Ever since Ronald Coase created the foundations of the New Institutional Economics with his papers on the theory of the firm and social cost, a body of work has developed that has equated economic growth and progress with the creation of "property rights".
Douglass C. North is probably the foremost exponent of the application of the concept in economic history and development.
Many of the economists of the "new right" championed the importance of "property rights", none more so than Milton Friedman in his Capitalism and Freedom, which linked the economic theory of competition/choice to the political idea of freedom.

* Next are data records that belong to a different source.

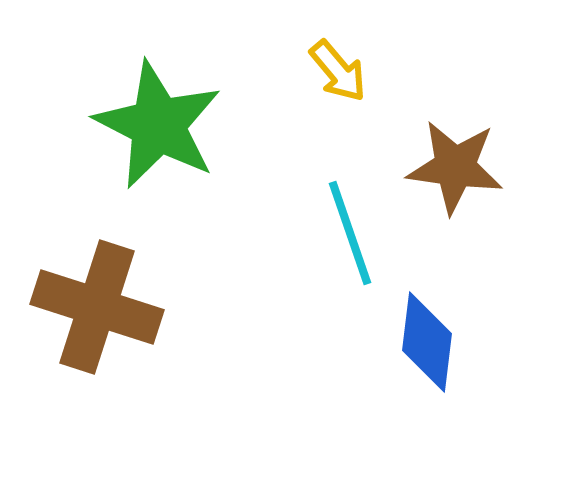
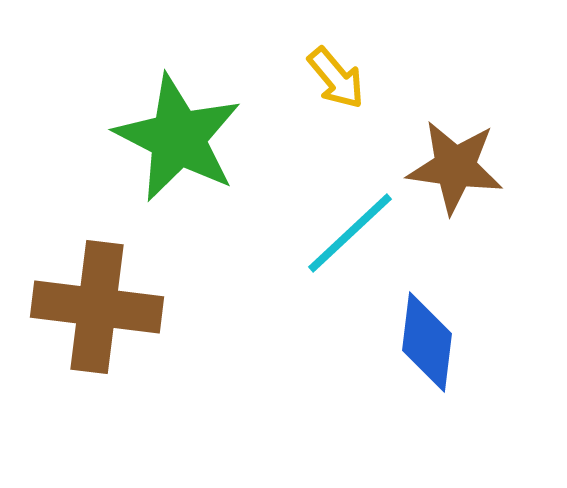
yellow arrow: moved 2 px left, 7 px down
green star: moved 20 px right, 13 px down
cyan line: rotated 66 degrees clockwise
brown cross: rotated 11 degrees counterclockwise
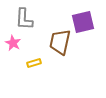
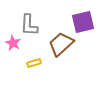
gray L-shape: moved 5 px right, 6 px down
brown trapezoid: moved 1 px right, 2 px down; rotated 36 degrees clockwise
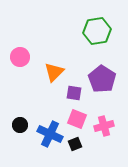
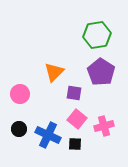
green hexagon: moved 4 px down
pink circle: moved 37 px down
purple pentagon: moved 1 px left, 7 px up
pink square: rotated 18 degrees clockwise
black circle: moved 1 px left, 4 px down
blue cross: moved 2 px left, 1 px down
black square: rotated 24 degrees clockwise
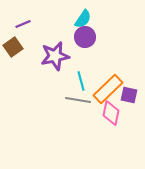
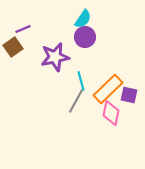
purple line: moved 5 px down
purple star: moved 1 px down
gray line: moved 2 px left, 1 px down; rotated 70 degrees counterclockwise
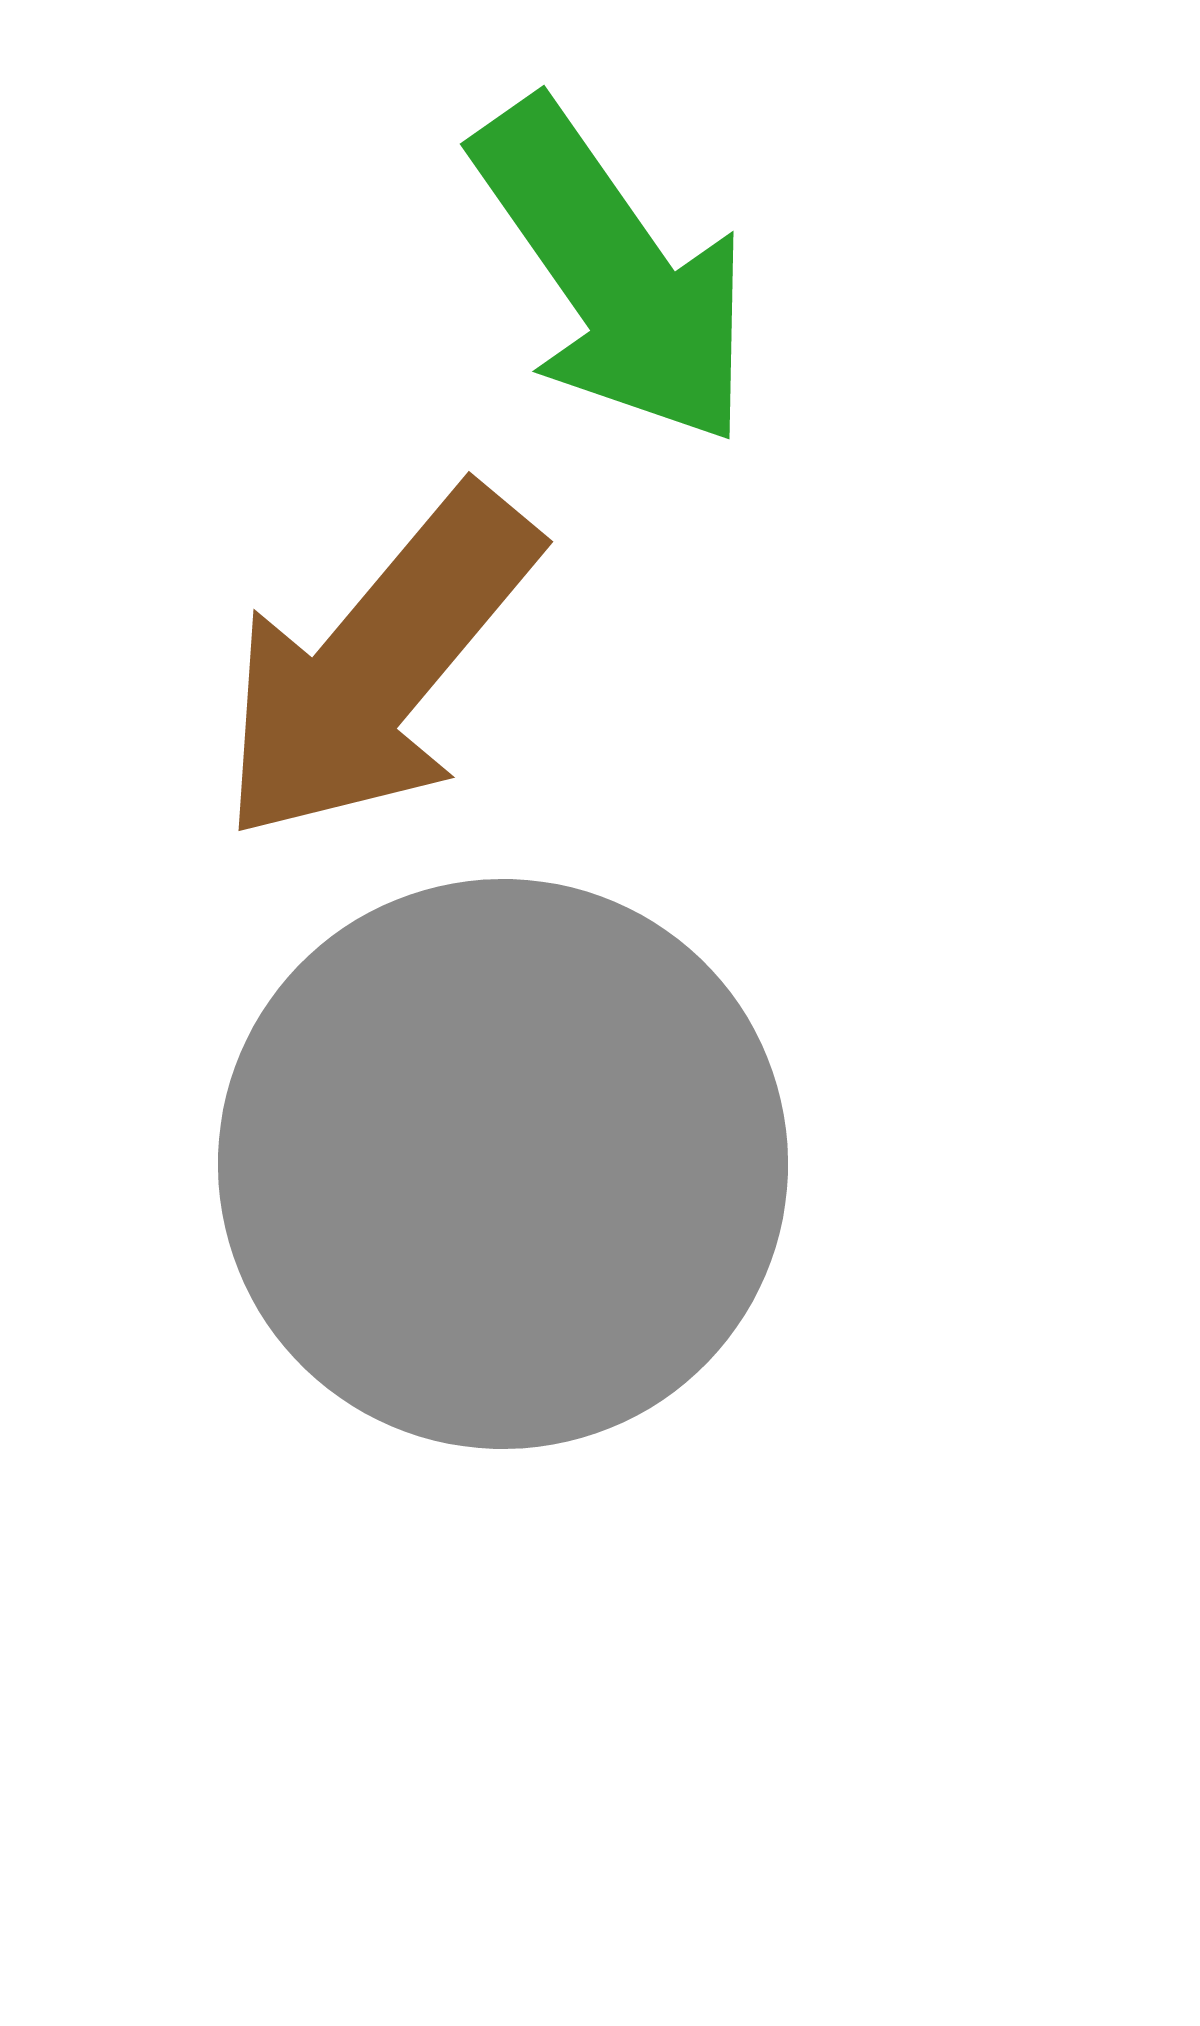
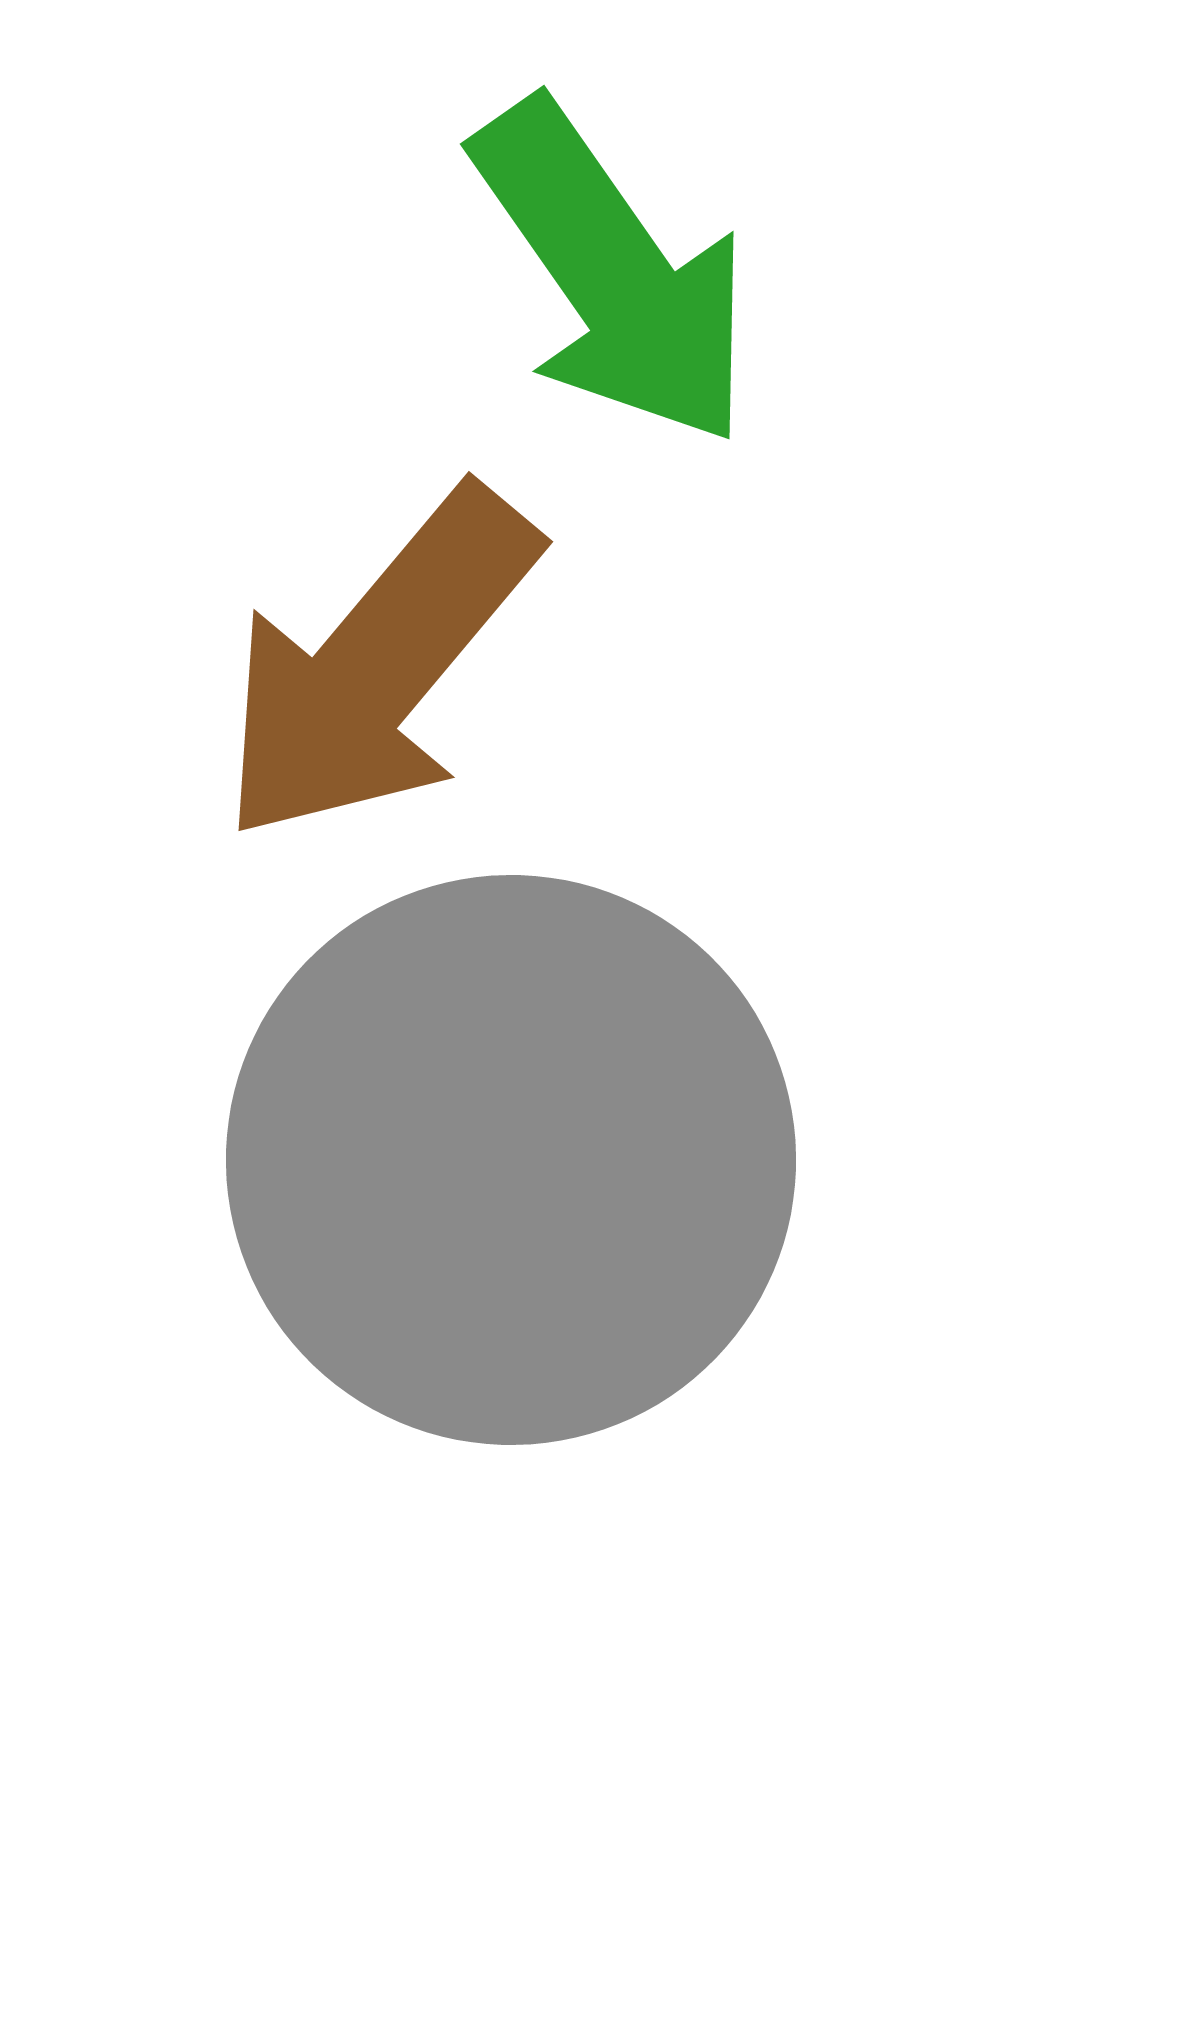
gray circle: moved 8 px right, 4 px up
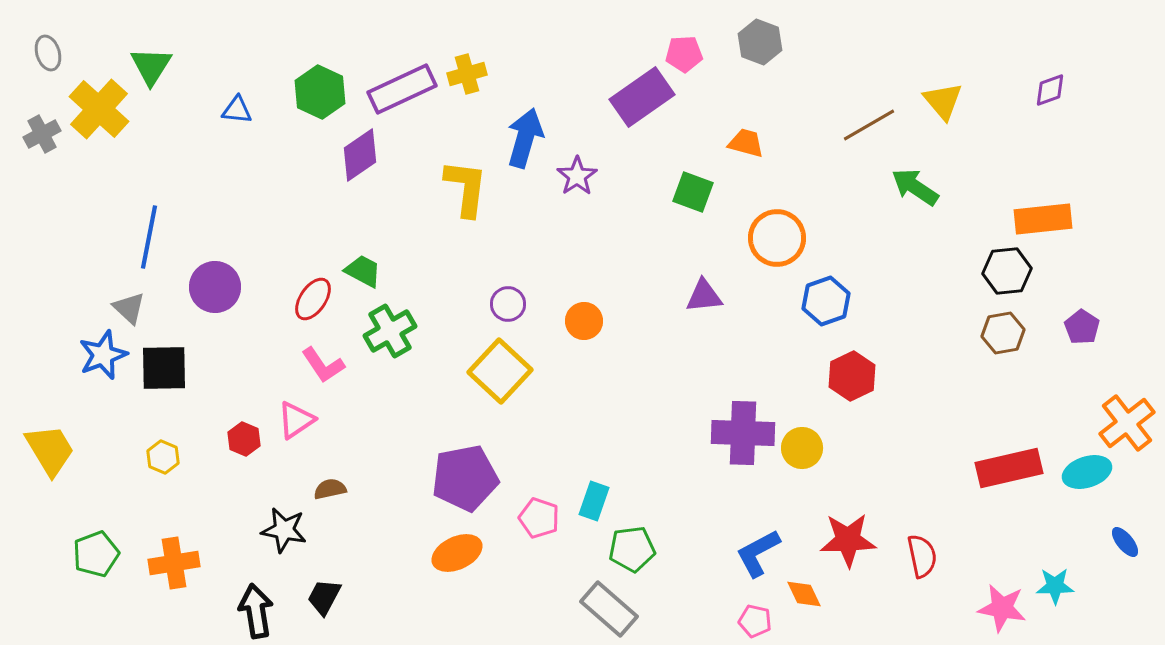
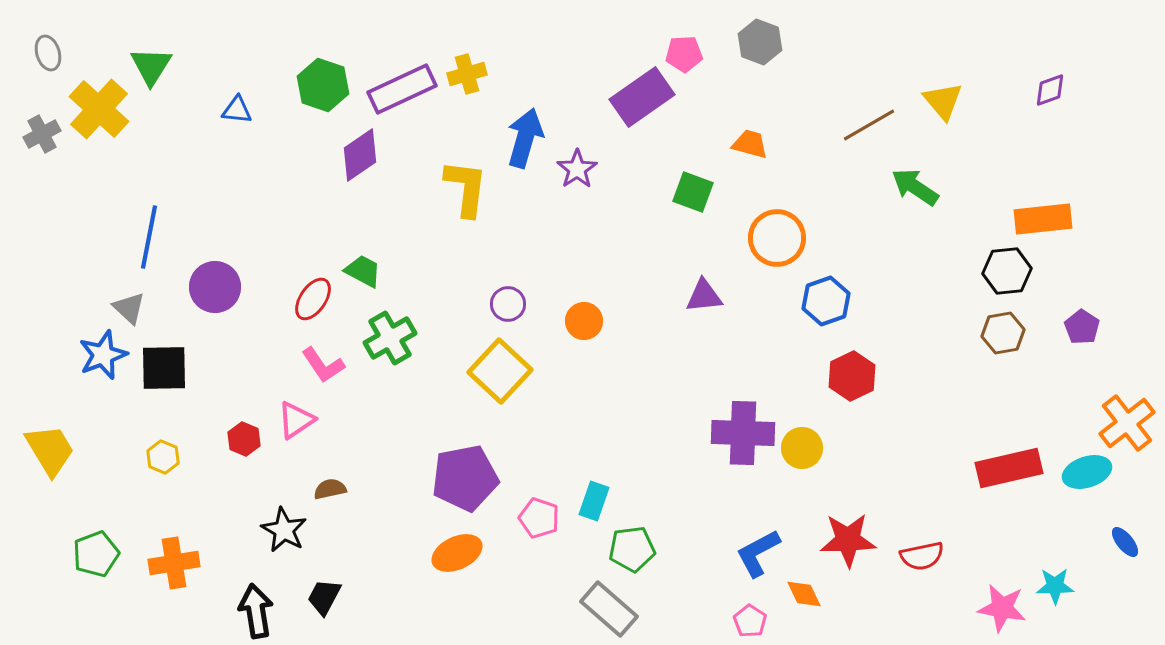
green hexagon at (320, 92): moved 3 px right, 7 px up; rotated 6 degrees counterclockwise
orange trapezoid at (746, 143): moved 4 px right, 1 px down
purple star at (577, 176): moved 7 px up
green cross at (390, 331): moved 7 px down
black star at (284, 530): rotated 18 degrees clockwise
red semicircle at (922, 556): rotated 90 degrees clockwise
pink pentagon at (755, 621): moved 5 px left; rotated 20 degrees clockwise
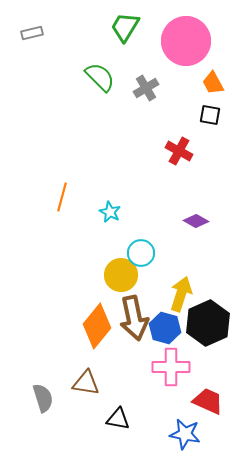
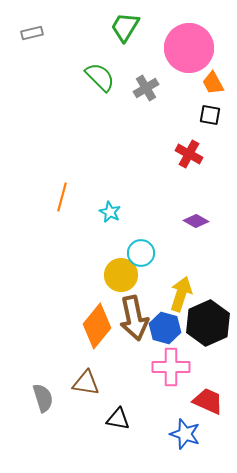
pink circle: moved 3 px right, 7 px down
red cross: moved 10 px right, 3 px down
blue star: rotated 8 degrees clockwise
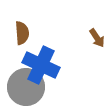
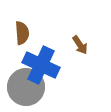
brown arrow: moved 17 px left, 7 px down
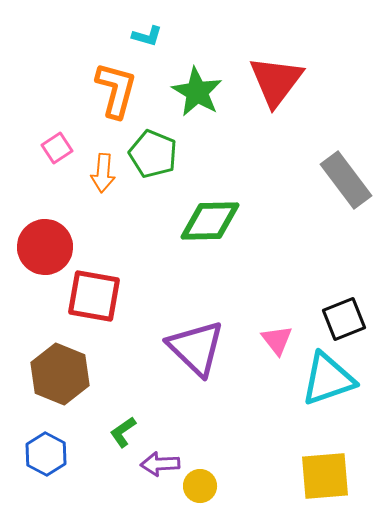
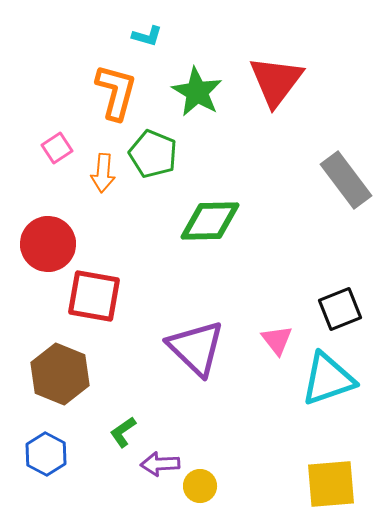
orange L-shape: moved 2 px down
red circle: moved 3 px right, 3 px up
black square: moved 4 px left, 10 px up
yellow square: moved 6 px right, 8 px down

But the important point to be drawn from the Inquisitional view is that property rights are, in fact, a social construction. This is less easy to see with tangible goods, but even there the "right" to exclusive ownership is a relatively recent creation (England's enclosure happened between 1760 and 1820).
It is more obviously a social construction with respect to intellectual property. The creation of both copyright and patent protection are political acts. The inexact nature of both is legendary, and the facility with which the law has been changed equally so. The infamous "Mickey Mouse" clauses that extend the period for which copyright endures after the creators death are the best example.
This brings us to the extraordinary campaign by Big Tobacco against plain packaging legislation. Firstly there is the ad campaign trying to push the "Nanny State" line. As this ABC news report shows the companies are wise to care - after all the US is now implementing the Australian graphic images approach and the UK is following the take the product off display approach.
But there has also been the big threat of legal action, notably under section 51(xxxi) of the constitution - the infamous "vibe of the thing" clause as celebrated in the movie The Castle.
But now Phillip Morris is evidently going early using a clause in a trade agreement with Hong Kong to argue a case that the proposed law infringes their intellectual property. The reality is these clauses are inserted in trade agreements to protect against software piracy and brand name faking.
But the appeal of their case is that people interpret it as a "battle for commercial freedom". And hence we see the link back to the idea created by Friedman.
So let's get this clear from a theory and policy point of view. Property rights are social constructions. The clear allocation of property rights facilitates trade, markets and economic activity.
But clarity of property rights does not equate to a presumption of unrestrained property rights. When you buy land you do so subject to the planning laws about what you can build on it.
Let's imagine the case where the government decided to make tobacco an illegal drug. Would the tobacco companies make the same claim about the infringement of their property rights in the brand.
Let's try something simpler. A drug company invests in the IP of R&D from a drug, they invest in the clinical trials and then they invest in branding it. Let's call the drug Thalidomide. The company then markets the drug only to discover that the drug is directly responsible for birth defects.
The Government bans the drug. Does the drug company have a case for the loss of all that IP?
You may rightly point out that the drug company is at risk from a legal action - I think it is a tort - for the damage the drug caused so it removed the product itself. But that doesn't change the logic.
The property right in a brand is a social construction that it is the gift of the "polity" to restrain, so long as that is an action taken for a public not a commercial purpose.